"La morte, finalmente" di Elisabetta Miari


Non è stanchezza la mia, ma mancanza di felicità. Questa consapevolezza mi assilla già da un po’, specie perché non ho modo di poter cambiare le cose.

La felicità non la compri al mercato o all’Ikea, anche se quando entri in quest’ultima, sei talmente stordita e presa, che dimentichi di essere infelice.
Continuo a ripetere che sono stanca e non ce la faccio più, ma se ripenso a quante cose facevo al tempo, a quanto ero piena di energia quando ero felice con lui, mi rendo conto di quale sia la verità.
Non credo che siano quattro anni in più sulle spalle a fare la differenza, semplicemente gli esseri umani quando vivono in questo stato di grazia, che è l’amore, sono instancabili, invincibili, quasi immortali.
Quasi. Lui è morto però, portandosi via l’energia che ci circondava, l’amore, l’incoscienza e la speranza che ci avvolgevano.
Ha portato in una fredda bara una parte di me e della mia vita, che non torneranno più.
Questa consapevolezza mi stanca e  mi sta lentamente uccidendo. Forse la massa di un tumore si sta pian piano facendo largo dentro di me, generata dalla mia profonda infelicità, creando i presupposti per uccidermi. O forse no. Sperare nell’intervento del destino per farla finita è uno stillicidio.

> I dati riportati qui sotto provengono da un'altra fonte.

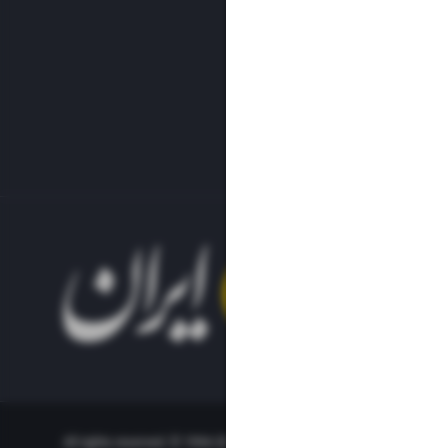
All rights reserved. © 1994-2023.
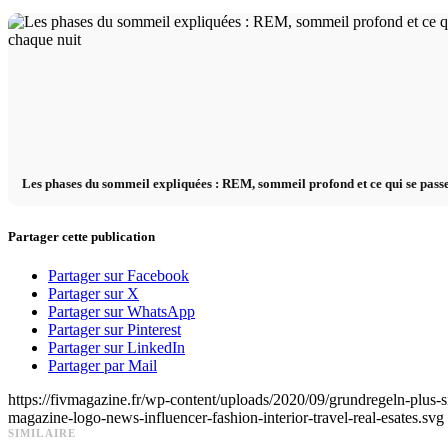
Les phases du sommeil expliquées : REM, sommeil profond et ce qui se passe
Partager cette publication
Partager sur Facebook
Partager sur X
Partager sur WhatsApp
Partager sur Pinterest
Partager sur LinkedIn
Partager par Mail
https://fivmagazine.fr/wp-content/uploads/2020/09/grundregeln-plus-
magazine-logo-news-influencer-fashion-interior-travel-real-esates.svg
SIMILAIRE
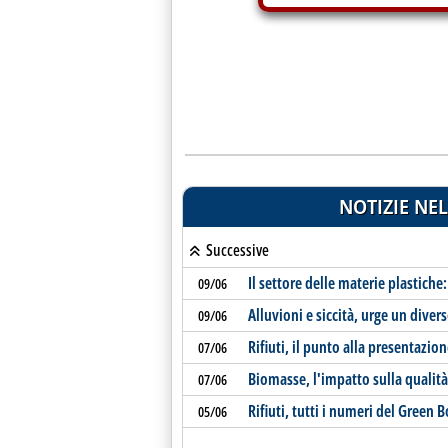
NOTIZIE NEL
Successive
Il settore delle materie plastiche: 
09/06
Alluvioni e siccità, urge un diver
09/06
Rifiuti, il punto alla presentazi
07/06
Biomasse, l'impatto sulla qualità 
07/06
Rifiuti, tutti i numeri del Green 
05/06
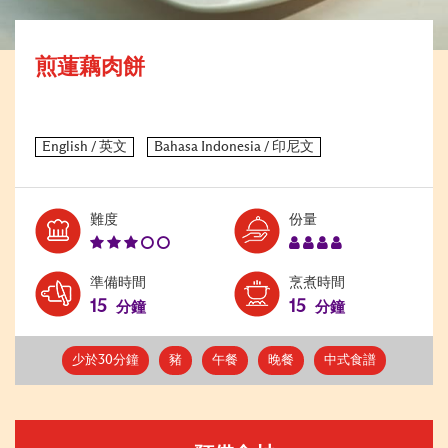
煎蓮藕肉餅
Level:
Serves:
難度
份量
3
4
準備時間
烹煮時間
15
15
分鐘
分鐘
少於30分鐘
豬
午餐
晚餐
中式食譜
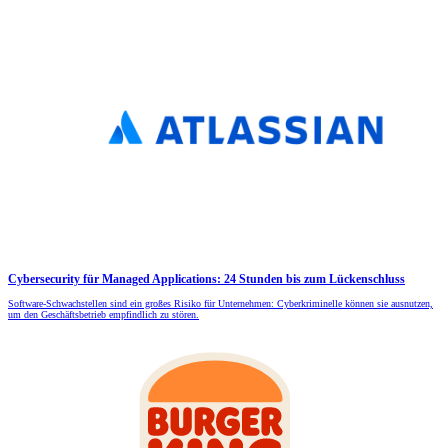
Cybersecurity für Managed Applications: 24 Stunden bis zum Lückenschluss
Software-Schwachstellen sind ein großes Risiko für Unternehmen: Cyberkriminelle können sie ausnutzen,
um den Geschäftsbetrieb empfindlich zu stören.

Questi sono stati anni d’agonia per me.
Ho cercato di sublimare la sua mancanza attraverso la spiritualità, l’arte e anche il sesso per un certo periodo. Ora questi palliativi non esistono più, c’è solo un grande vuoto pieno di stanchezza.
-Ho mal di testa – mi scrisse una sera quattro anni fa.
Non diedi molta importanza a quella comunicazione e cercai di ingaggiarlo in ben altre conversazioni. Non funzionó, il male era troppo forte, disse che sarebbe andato a letto, sperando di dormire.
Non si svegliò più, lasciandomi a fissare incredula il telefonino, dandomi della stupida per aver sottovalutato i sintomi di quello che si sarebbe poi rivelato un aneurisma multiplo.
Non sono un dottore, non avrei potuto fare nulla, e sono certa che non lo avrei mai convinto ad andare al Pronto Soccorso. Era testardo, orgoglioso e determinato a non cedere alla malattia, da bravo medico. Mai.
– O nasci medico, o nasci paziente – ripeteva sempre.
Dormirci sopra gli fu fatale. Non so se abbia sofferto, ma questo è il tipo di morte, nel sonno, che mi sono sempre augurata.
E invece sono qui, nella mia auto, mentre aspetto che il gas di scarico prima mi stordisca e poi mi uccida, mettendo fine a questa incredibile sofferenza. Faccio affidamento sul “Dio Monossido di Carbonio” per risolvere i miei problemi, per cancellare la mia inutile esistenza.
Ho dovuto brigare non poco per riuscirci, ed ora che sono qui ad aspettare la mia fine, mi viene il dubbio che non sia vero niente, che non esista l’aldilà, che non ci ritroveremo più io e lui. Sarebbe una bella fregatura, quattro anni a soffrire e una fine prematura, disprezzata dalla Chiesa e dalle brave persone.
Una suicida, un poveretta disperata mi definiranno i media. Forse finirò al Tg e intervisteranno i miei colleghi che saranno felici di dire che dalla sua morte non sono stata più la stessa.
Non diranno però quanto ero felice quando c’era lui, come mi brillavano gli occhi e splendeva il viso. Tutto in me era luce, fresca e vibrante, specie dopo aver fatto l’amore con lui, che ora è  una lapide in un cimitero di provincia, come sarò io ben presto.
La luce sta lentamente cedendo alle tenebre ed il mio unico pensiero è che la fine arrivi presto e mi renda a quel nulla a cui ormai appartengo.